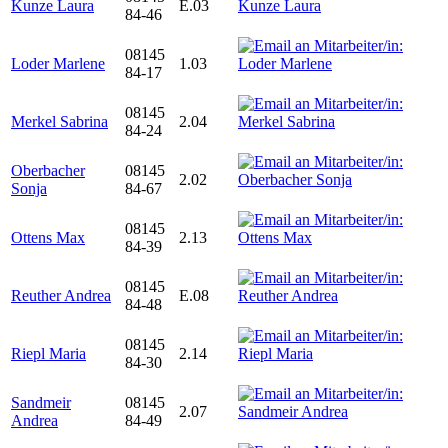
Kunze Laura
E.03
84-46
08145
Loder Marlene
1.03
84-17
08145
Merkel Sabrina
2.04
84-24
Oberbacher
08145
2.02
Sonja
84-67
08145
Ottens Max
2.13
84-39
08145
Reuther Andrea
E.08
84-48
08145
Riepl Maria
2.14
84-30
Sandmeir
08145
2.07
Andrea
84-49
______
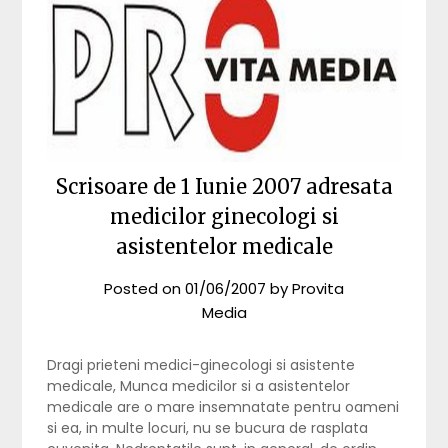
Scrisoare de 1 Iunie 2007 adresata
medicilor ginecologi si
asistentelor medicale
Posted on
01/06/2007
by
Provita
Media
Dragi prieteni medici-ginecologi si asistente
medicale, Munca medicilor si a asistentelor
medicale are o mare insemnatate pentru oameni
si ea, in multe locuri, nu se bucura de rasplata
______
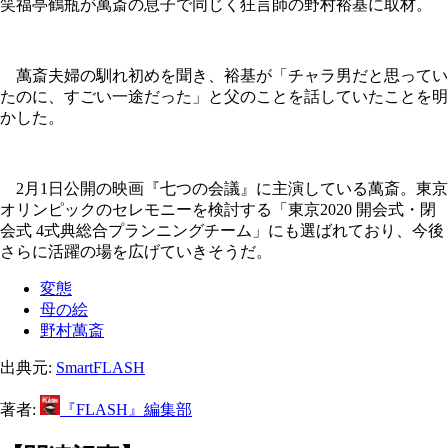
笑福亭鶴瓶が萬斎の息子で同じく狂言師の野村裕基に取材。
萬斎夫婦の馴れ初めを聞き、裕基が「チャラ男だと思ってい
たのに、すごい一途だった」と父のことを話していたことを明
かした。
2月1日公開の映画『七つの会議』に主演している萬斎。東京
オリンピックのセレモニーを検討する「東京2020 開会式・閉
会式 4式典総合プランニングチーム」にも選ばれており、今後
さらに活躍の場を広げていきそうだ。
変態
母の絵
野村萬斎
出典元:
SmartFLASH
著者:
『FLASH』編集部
______
* _Exercise_
Whenever a line in the records above contains the string "ginecologi", copy that line.

* _Expected output_
medicilor ginecologi si
Dragi prieteni medici-ginecologi si asistente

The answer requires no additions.